START DATASET EXTRACT

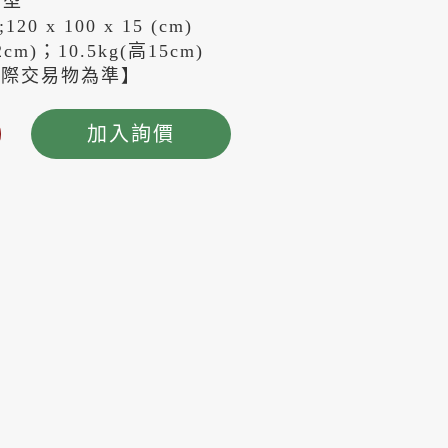
濟型
120 x 100 x 15 (cm)
m)；10.5kg(高15cm)
實際交易物為準】
加入詢價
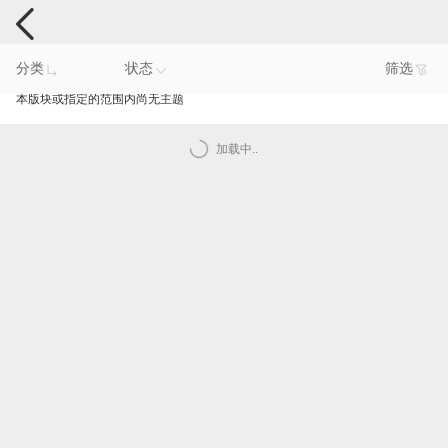
电脑反馈
分类
状态
筛选
本版块或指定的范围内尚无主题
加载中..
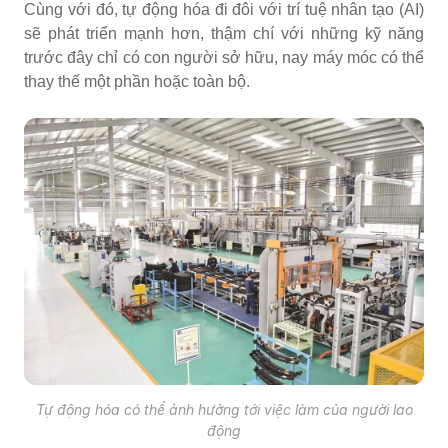
Cùng với đó, tự động hóa đi đôi với trí tuệ nhân tạo (AI)
sẽ phát triển mạnh hơn, thậm chí với những kỹ năng
trước đây chỉ có con người sở hữu, nay máy móc có thể
thay thế một phần hoặc toàn bộ.
Tự động hóa có thể ảnh hưởng tới việc làm của người lao
động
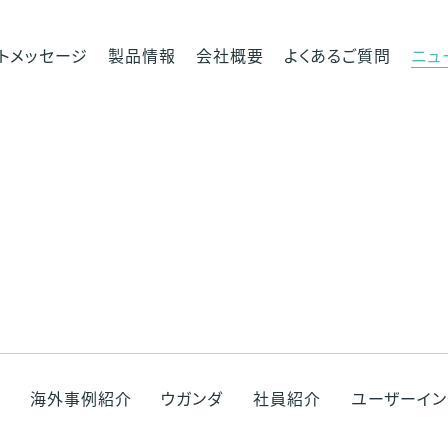
トメッセージ
製品情報
会社概要
よくあるご質問
ニュ
海外事例紹介
ウガンダ
社員紹介
ユーザーイン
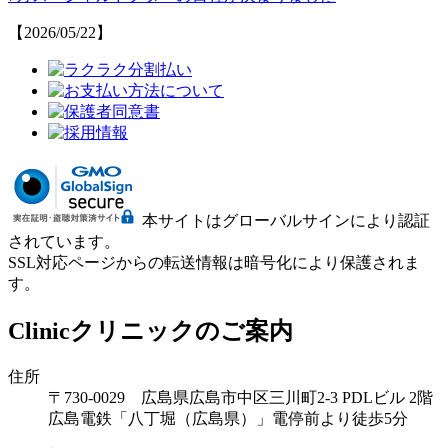
【2026/05/22】
本サイトはグローバルサインにより認証
されています。
SSL対応ページからの転送情報は暗号化により保護されま
す。
Clinic
クリニックのご案内
住所
〒730-0029 広島県広島市中区三川町2-3 PDLビル 2階
広島電鉄「八丁堀（広島県）」電停前より徒歩5分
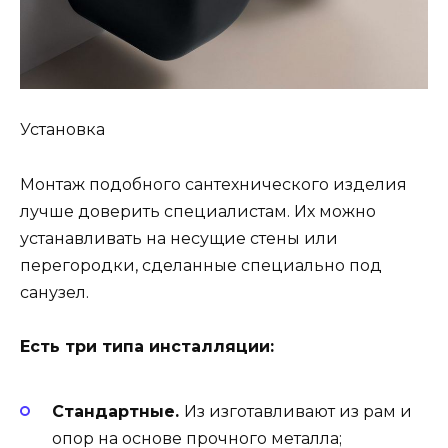
Установка
Монтаж подобного сантехнического изделия
лучше доверить специалистам. Их можно
устанавливать на несущие стены или
перегородки, сделанные специально под
санузел.
Есть три типа инсталляции:
Стандартные.
Из изготавливают из рам и
опор на основе прочного металла;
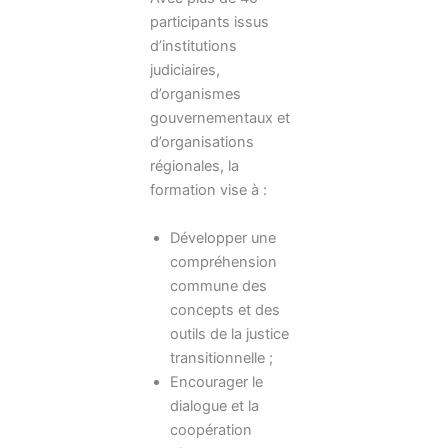
participants issus
d’institutions
judiciaires,
d’organismes
gouvernementaux et
d’organisations
régionales, la
formation vise à :
Développer une
compréhension
commune des
concepts et des
outils de la justice
transitionnelle ;
Encourager le
dialogue et la
coopération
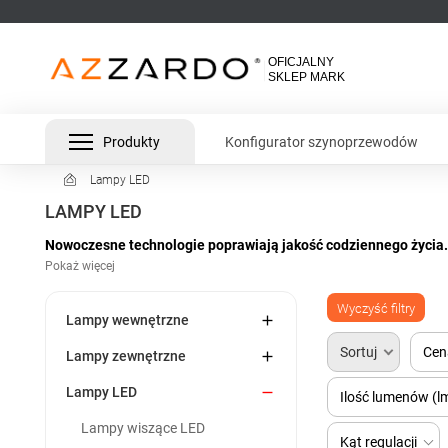
Produkty
Konfigurator szynoprzewodów
Lampy LED
LAMPY LED
Nowoczesne technologie poprawiają jakość codziennego życia. 
przykład na energooszczędne źródła światła LED oraz praktyczn
tradycyjne żarówki?
Wyczyść filtry
W naszej ofercie znajdziesz szeroki wybór nowoczesnych produkt

Lampy wewnętrzne
Sprawdzą się jako nowoczesne oświetlenie (oświetlenie meblowe LE
Sortuj
Cen

Lampy zewnętrzne
łazienki czy w pomieszczeniach gospodarczych) u nawet najbard

Lampy LED
Ilość lumenów (l
Lampy wiszące LED
Kąt regulacji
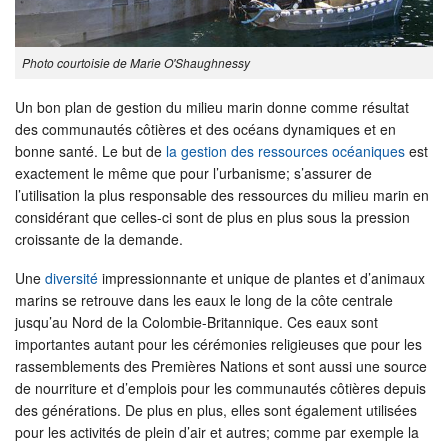
Photo courtoisie de Marie O'Shaughnessy
Un bon plan de gestion du milieu marin donne comme résultat
des communautés côtières et des océans dynamiques et en
bonne santé. Le but de
la gestion des ressources océaniques
est
exactement le même que pour l’urbanisme; s’assurer de
l’utilisation la plus responsable des ressources du milieu marin en
considérant que celles-ci sont de plus en plus sous la pression
croissante de la demande.
Une
diversité
impressionnante et unique de plantes et d’animaux
marins se retrouve dans les eaux le long de la côte centrale
jusqu’au Nord de la Colombie-Britannique. Ces eaux sont
importantes autant pour les cérémonies religieuses que pour les
rassemblements des Premières Nations et sont aussi une source
de nourriture et d’emplois pour les communautés côtières depuis
des générations. De plus en plus, elles sont également utilisées
pour les activités de plein d’air et autres; comme par exemple la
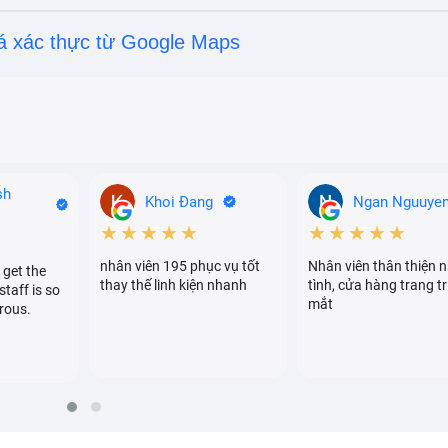
á xác thực từ Google Maps
sh
Khoi Đang
Ngan Nguuye
★★★★★
★★★★★
nhân viên 195 phục vụ tốt
Nhân viên thân thiện n
 get the
thay thế linh kiện nhanh
tình, cửa hàng trang tr
staff is so
mắt
rous.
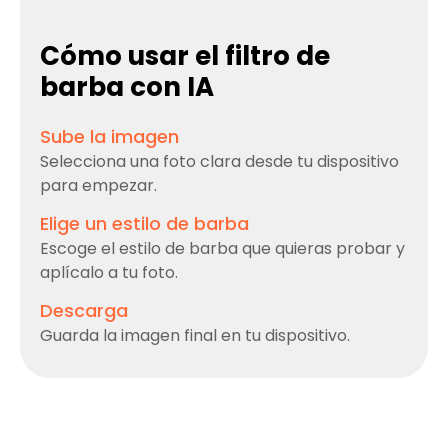
Cómo usar el filtro de
barba con IA
Sube la imagen
Selecciona una foto clara desde tu dispositivo
para empezar.
Elige un estilo de barba
Escoge el estilo de barba que quieras probar y
aplícalo a tu foto.
Descarga
Guarda la imagen final en tu dispositivo.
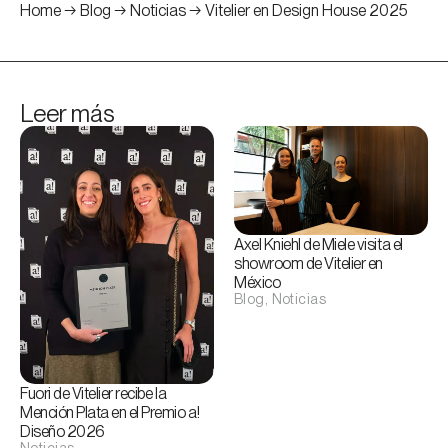
Home
→
Blog
→
Noticias
→
Vitelier en Design House 2025
Leer más
Axel Kniehl de Miele visita el
showroom de Vitelier en
México
Blog
,
Noticias
Fuori de Vitelier recibe la
Mención Plata en el Premio a!
Diseño 2026
Noticias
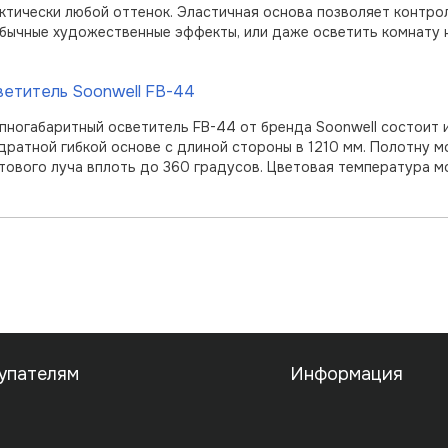
ктически любой оттенок. Эластичная основа позволяет контрол
ветитель Soonwell FB-44
пногабаритный осветитель FB-44 от бренда Soonwell состоит 
дратной гибкой основе с длиной стороны в 1210 мм. Полотну 
тового луча вплоть до 360 градусов. Цветовая температура 
упателям
Информация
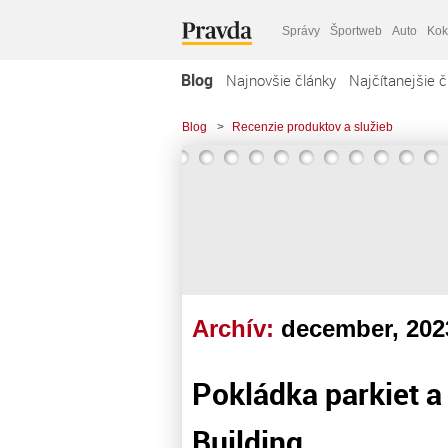
Správy
Športweb
Auto
Kok
Blog
Najnovšie články
Najčítanejšie č
Blog
>
Recenzie produktov a služieb
Archív:
december, 202
Pokládka parkiet a
Building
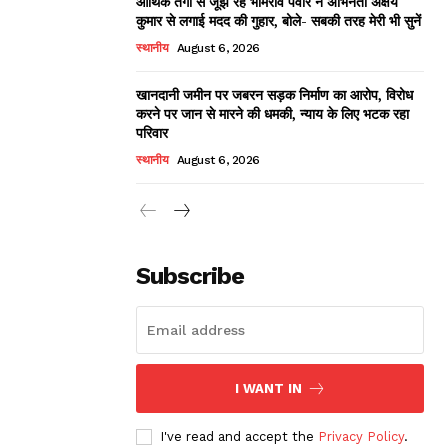
आर्थिक तंगी से जूझ रहे भीमराव पवार ने अभिनेता अक्षय
कुमार से लगाई मदद की गुहार, बोले- सबकी तरह मेरी भी सुनें
स्थानीय
August 6, 2026
खानदानी जमीन पर जबरन सड़क निर्माण का आरोप, विरोध
करने पर जान से मारने की धमकी, न्याय के लिए भटक रहा
परिवार
स्थानीय
August 6, 2026
Subscribe
I WANT IN
I've read and accept the
Privacy Policy
.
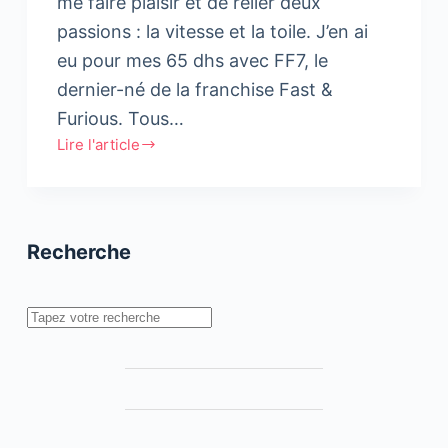
me faire plaisir et de relier deux
passions : la vitesse et la toile. J’en ai
eu pour mes 65 dhs avec FF7, le
dernier-né de la franchise Fast &
Furious. Tous…
Lire l'article
Too
Fast,
too
Curious…
Recherche
Parlons
cinéma
!
Rechercher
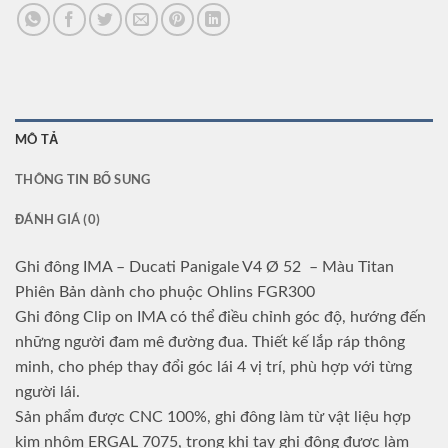
MÔ TẢ
THÔNG TIN BỔ SUNG
ĐÁNH GIÁ (0)
Ghi đông IMA – Ducati Panigale V4 Ø 52 – Màu Titan
Phiên Bản dành cho phuộc Ohlins FGR300
Ghi đông Clip on IMA có thể điều chỉnh góc độ, hướng đến
những người đam mê đường đua. Thiết kế lắp ráp thông
minh, cho phép thay đổi góc lái 4 vị trí, phù hợp với từng
người lái.
Sản phẩm được CNC 100%, ghi đông làm từ vật liệu hợp
kim nhôm ERGAL 7075, trong khi tay ghi đông được làm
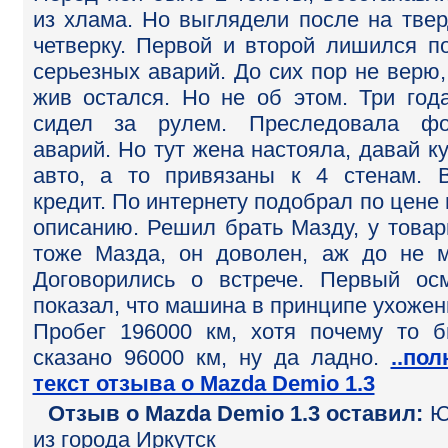
из хлама. Но выглядели после на тве
четверку. Первой и второй лишился п
серьезных аварий. До сих пор не верю,
жив остался. Но не об этом. Три год
сидел за рулем. Преследовала фо
аварий. Но тут жена настояла, давай к
авто, а то привязаны к 4 стенам. 
кредит. По интернету подобрал по цене 
описанию. Решил брать Мазду, у това
тоже Мазда, он доволен, аж до не м
Договорились о встрече. Первый ос
показал, что машина в принципе ухожен
Пробег 196000 км, хотя почему то 
сказано 96000 км, ну да ладно.
..по
текст отзыва о Mazda Demio 1.3
Отзыв o Mazda Demio 1.3 оставил:
Ю
из города Иркутск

END DATASET EXTRACT

Please state how many lines of the data hold the string "аварий", with nothing else in your reply.

- RESPONSE BOX:
2